Meanwhile, a global pandemic is raging, and people are dying in vast
numbers. The killer is a virus called Black Ep, it's invariably fatal,
and there's no known cure. Worse, it has an incubation period of years,
and is highly contagious, so virtually everyone on the planet has it. A
small team is working against time on a scheme to defeat the virus and
preserve mankind from extinction.
And how are these two disparate plot elements related? Therein hangs
the tale, which I won't spoil for you.
As I say, Sagan's a good storyteller; he kept me interested and turning
pages, not an easy feat with four kids in the house and the Olympics on
TV. If I have a complaint, it's that there's little here that I haven't
seen before. Even if he built the story from familiar parts, though,
the resulting edifice still has a number of striking features and
surprises, and there are a number of absolutely images. I particularly
enjoyed it when Halloween throws a luau and has nightgaunts in Hawaiian
shirts passing out the drinks and canapés. And if I'm occasionally
reminded of Roger Zelazny, or Greg Bear, or even
Stephen King, I suppose that's no bad thing in a first novel.

Edenborn
By Nick Sagan
This is the sequel to Sagan's Idlewild, and I confess I'm not
sure what to make of it.
It begins about 18 years after the conclusion of its predecessor. The
human race has been all but destroyed by the Black Ep virus; the only
survivors are Halloween and five others, and the children they have since
brought into the world. Their chief goal (indeed, their reason for being)
is to find a permanent cure for Black Ep and then repopulate the world.
But Halloween and his age-mates didn't have what you'd call a normal
childhood with a stable home-life, and raising children is a tricky
business indeed. Most of the kids are doing OK, having normal adolescent
angst, but one or two of them, well...
In fact, that's probably the best way to describe this book--it's about
parenting, and how to raise sociopaths. As such, I don't find it
entirely convincing; the proportion of truly amoral people in this book
seems to me to be a little too high.
There's an interesting note on the effect of a religious upbringing. Five
of the kids are raised in the Sufi tradition (Sufi is a mystical branch of
Islam). The most stable kid in the whole bunch is one of these; he's also
the most devout. He's balanced by his two older brothers, who had the
same upbringing; one abandons his faith for atheism and the bright
lights, while the other abandons Sufism (Sufiism? Sufi-ism?) for a more literal
reading of the Koran and becomes mightily annoying to all around him.

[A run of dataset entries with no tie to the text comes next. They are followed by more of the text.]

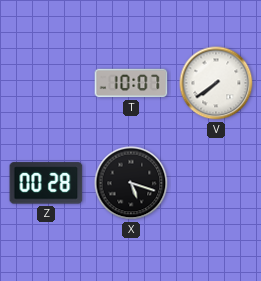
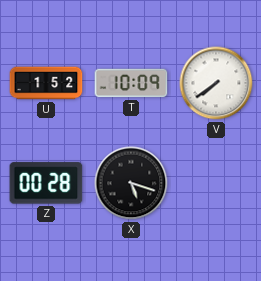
U: none -> 1:52
T: 10:07 -> 10:09
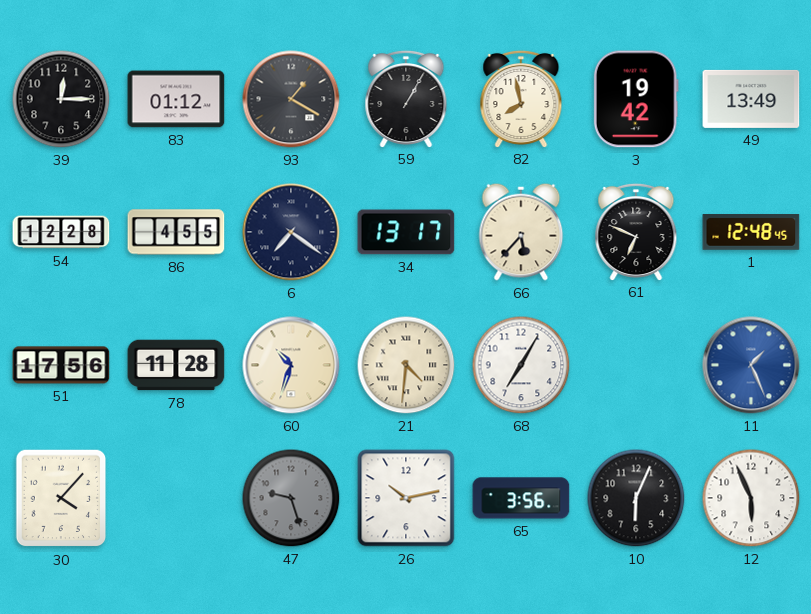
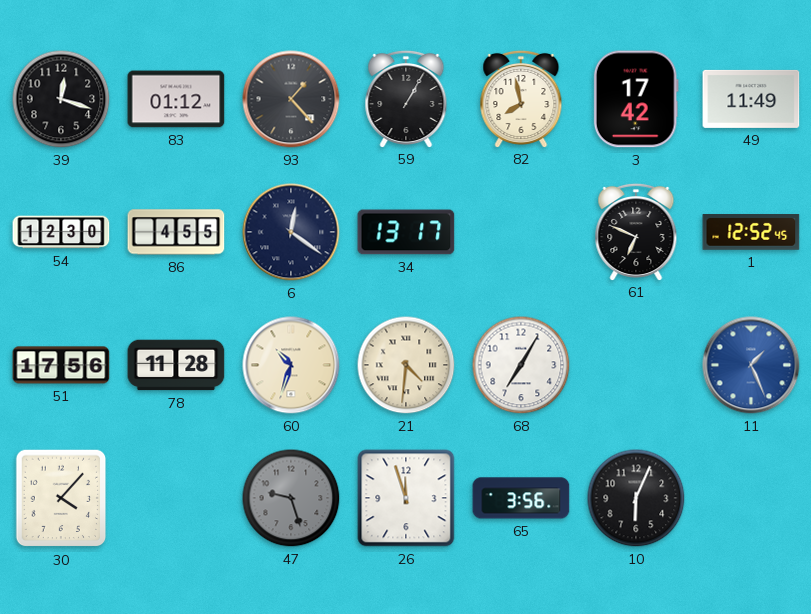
39: 12:15 -> 12:18
93: 1:20 -> 1:23
3: 19:42 -> 17:42
49: 13:49 -> 11:49
54: 12:28 -> 12:30
6: 7:21 -> 12:21
66: 5:37 -> none
1: 12:48 -> 12:52
26: 10:13 -> 11:57
12: 5:56 -> none
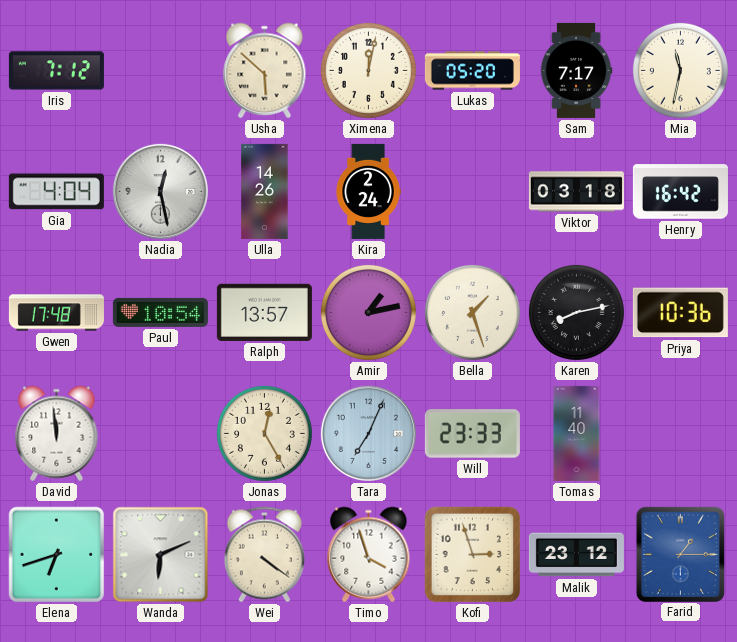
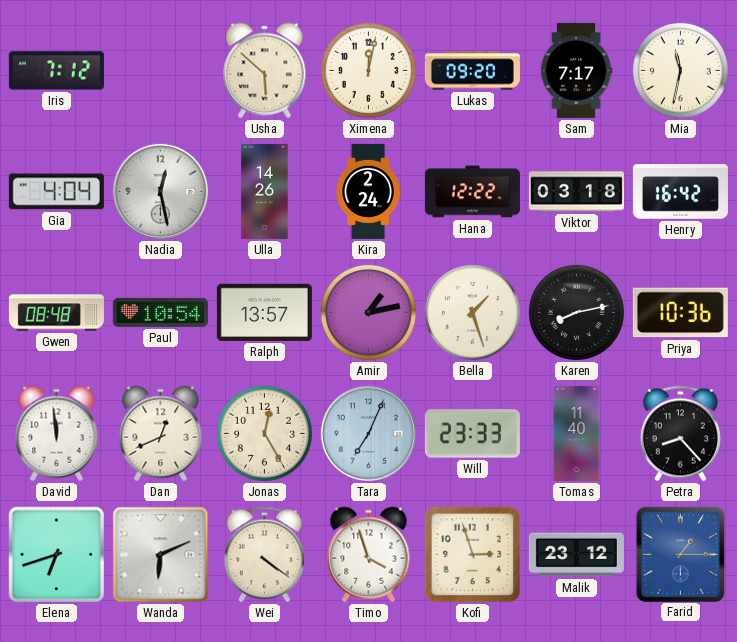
Lukas: 05:20 -> 09:20
Hana: none -> 12:22
Gwen: 17:48 -> 08:48
Dan: none -> 12:41
Petra: none -> 8:23
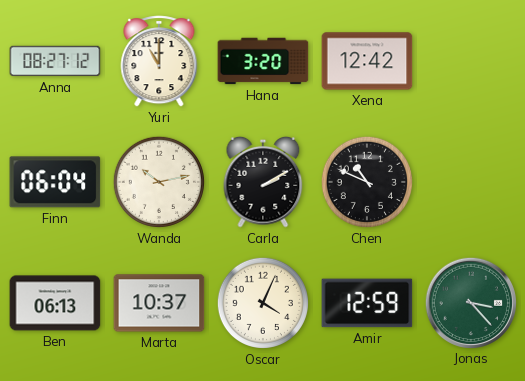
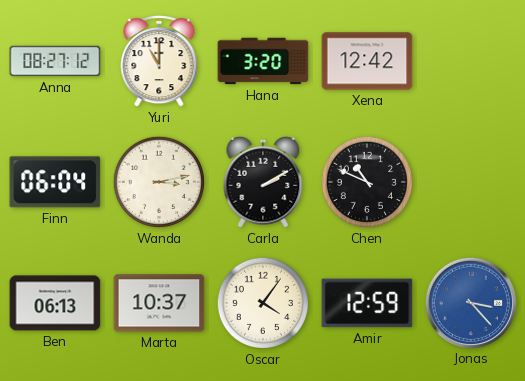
Wanda: 10:13 -> 3:13
Oscar: 4:04 -> 4:06
Jonas dial: green -> blue
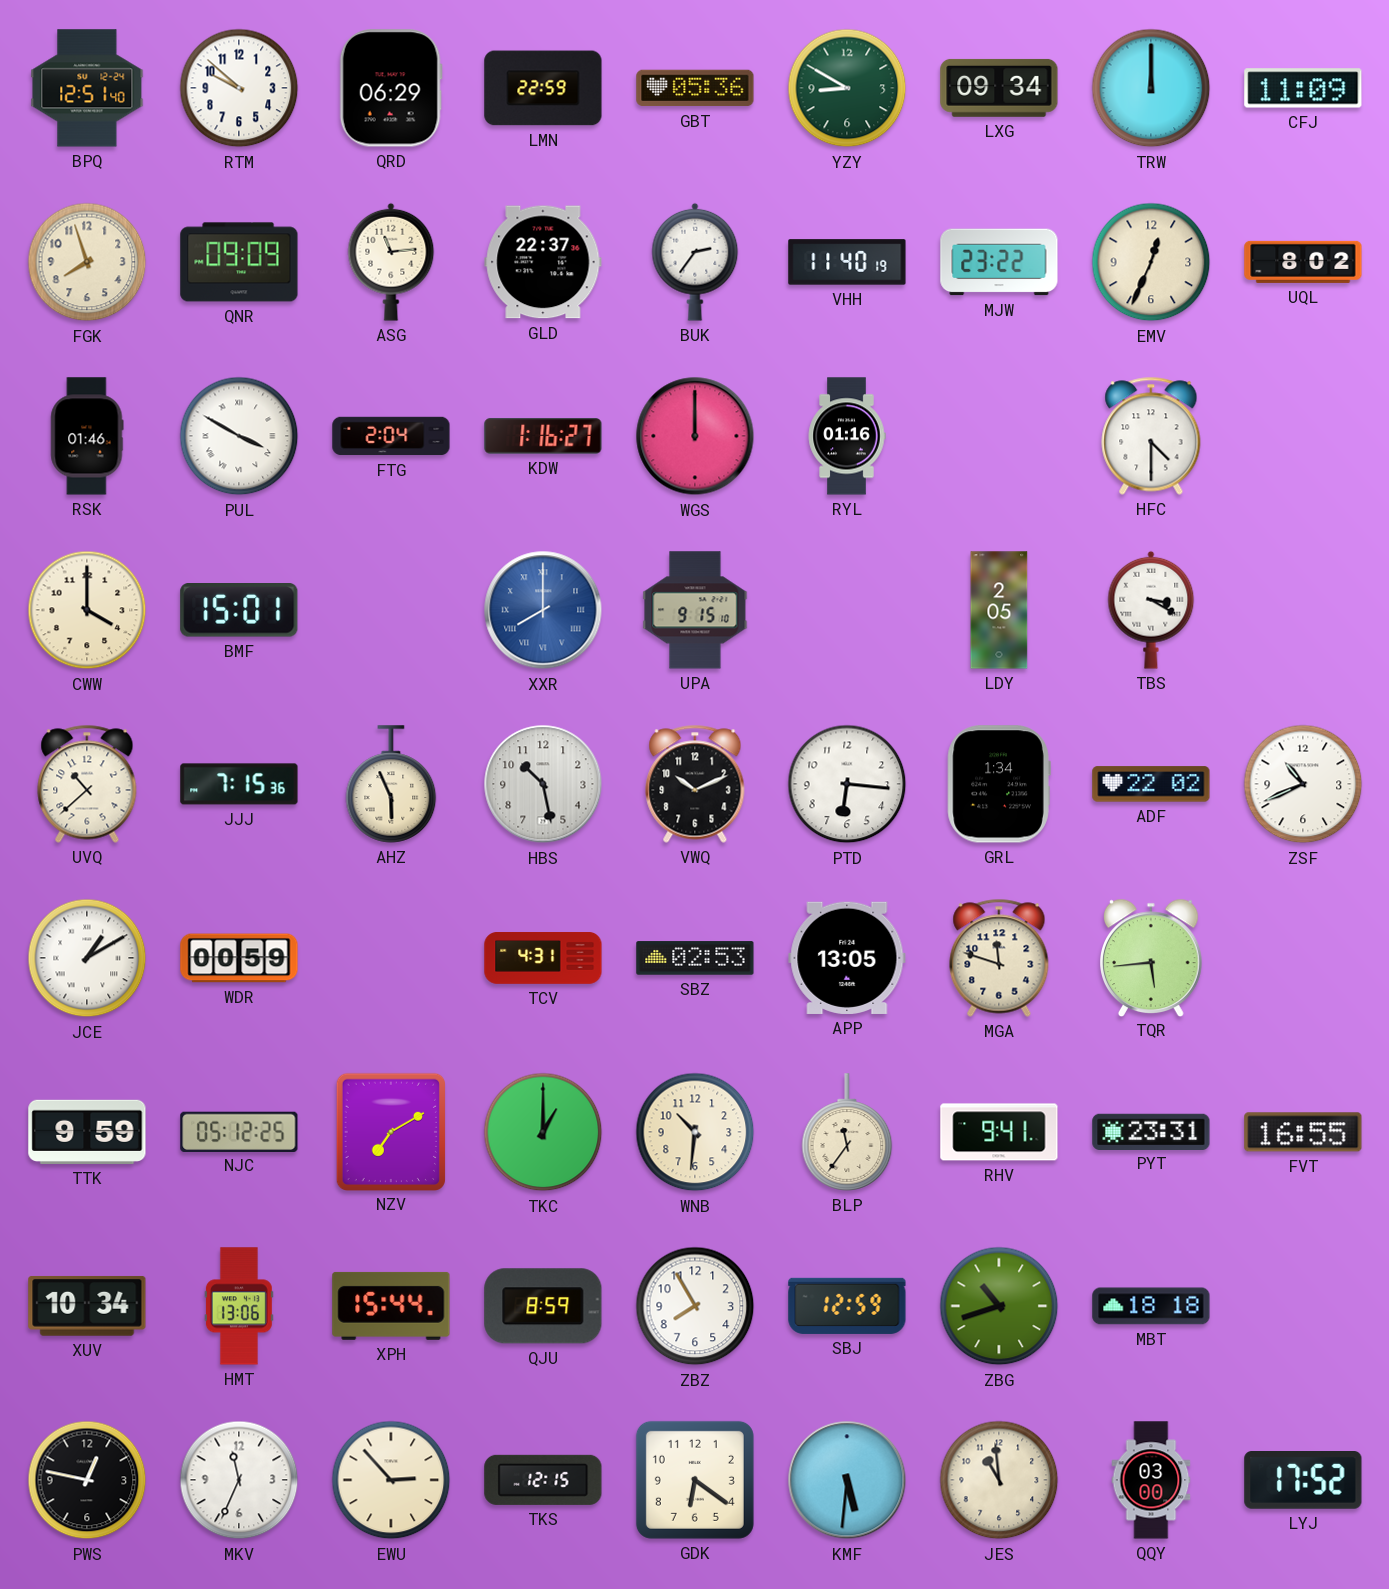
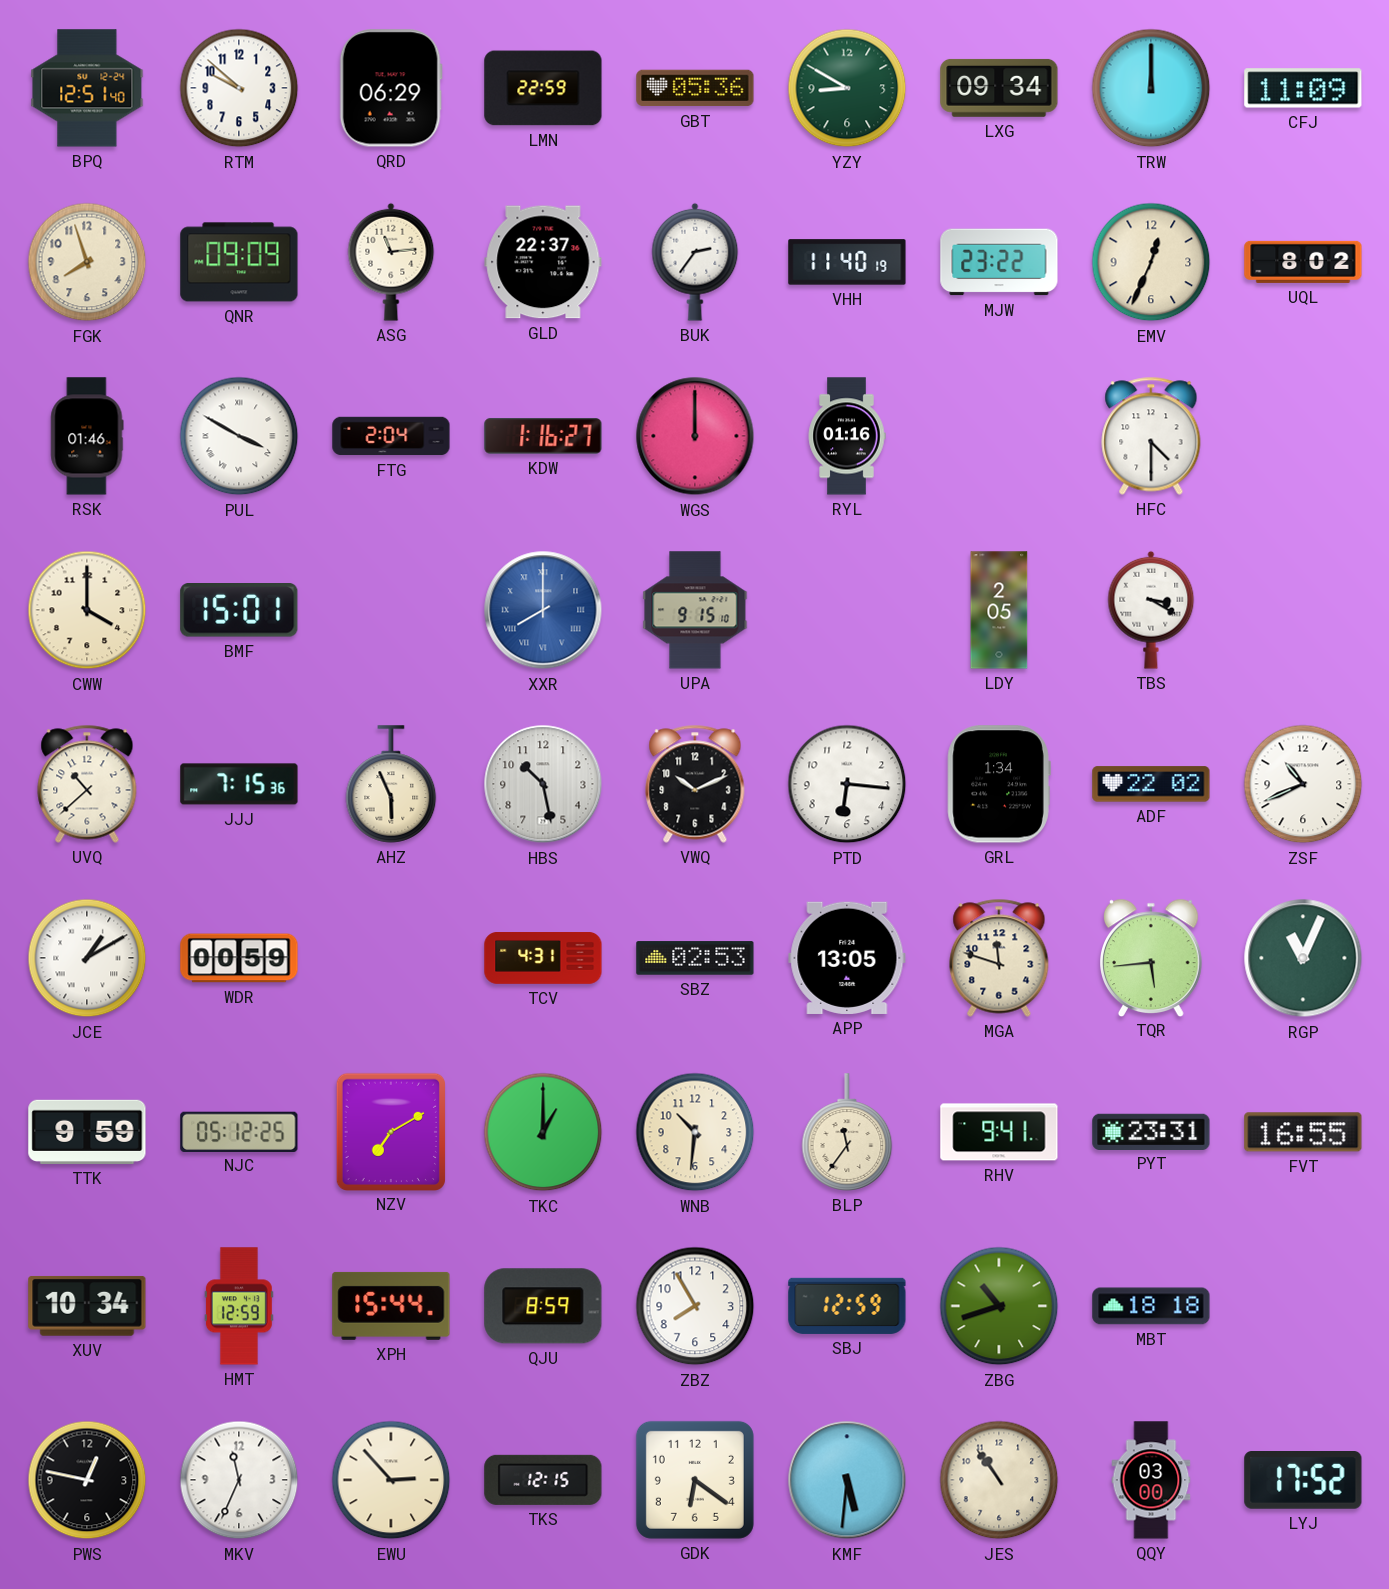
RGP: none -> 11:04
HMT: 13:06 -> 12:59
JES: 10:59 -> 10:54
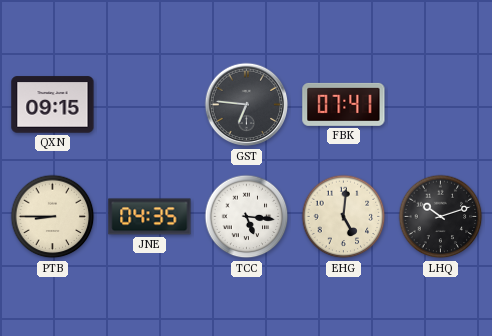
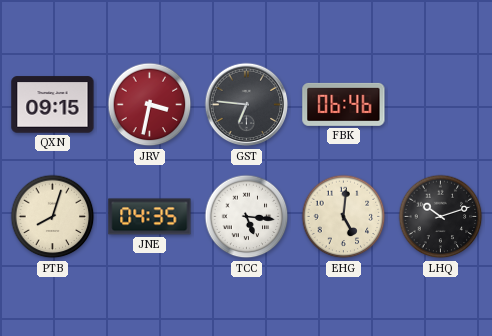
JRV: none -> 3:32
FBK: 07:41 -> 06:46
PTB: 8:45 -> 8:03
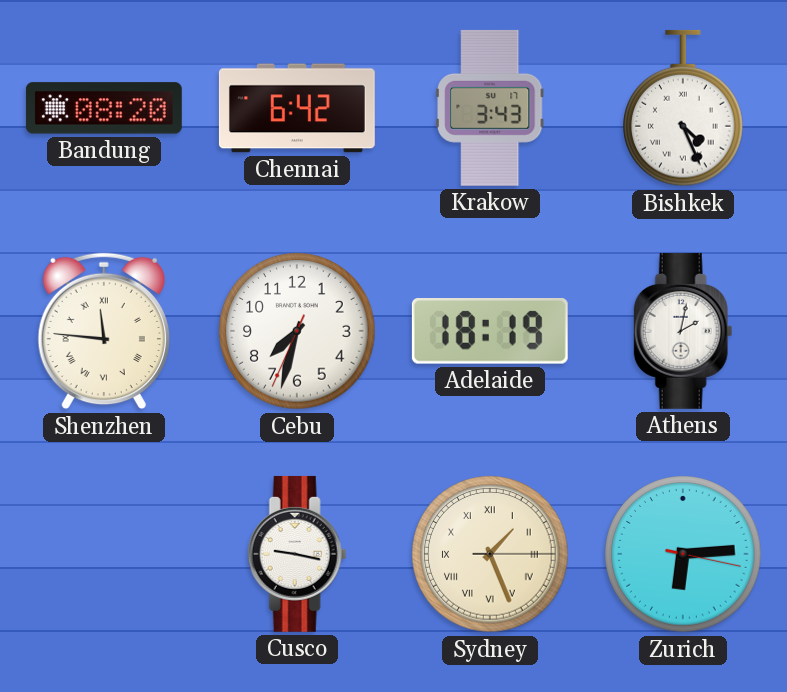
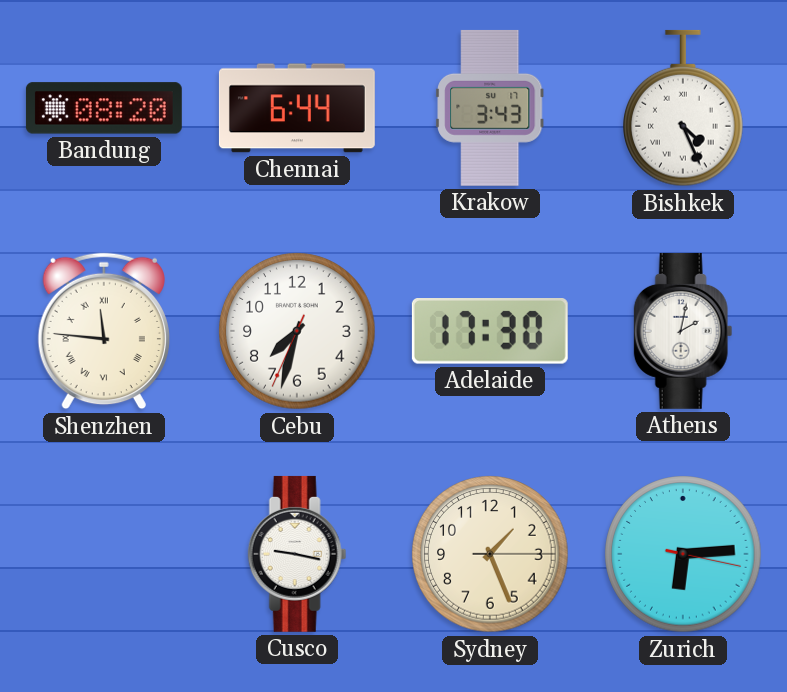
Chennai: 6:42 -> 6:44
Adelaide: 18:19 -> 17:30
Sydney numerals: Roman -> Arabic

On the whole, I don't think I like this book as much as its predecessor. It
takes a while to get started, and it's less convincing. Moreover, the
point I draw from it--that kids need a moderate, firm level of
discipline, giving them neither too much nor too little freedom of choice
and experience--seems obvious to me. But then, I grew up in a functional
family.
Bottom line: I dunno. I'm curious as to what happens next, though.

The History of the Church
By Eusebius
When I first ran into The Da Vinci Code I knew it was
nonsense; as history buff, I already had enough general historical
knowledge under my belt that it smelled really bad. Nevertheless, it
prompted me to go out and see what I could find on the specifics, and
this book is the first fruits of that.
The History of the Church is the earliest history we have of the
Christian faith in its first few centuries. Eusebius was born around 260
AD, and wrote most of the book between 315 and 325 AD. It begins with
Jesus and the apostles, and traces the apostolic succession down to the
early reign of Emperor Constantine. Along the way Eusebius discusses a
variety of persecutions, martyrs, heresiarchs, and the like, along with a
number of comments on the canon of the New Testament, and in so doing he
quotes a vast number of sources at great length. Indeed, in some ways, that's the chief
value of Eusebius; he wasn't an original thinker, but he had a large,
well-stocked library and quoted from it liberally. Many of the passages
he cites we know only from his quotations; where we have the source
documents as well, he is shown to be fairly trustworthy.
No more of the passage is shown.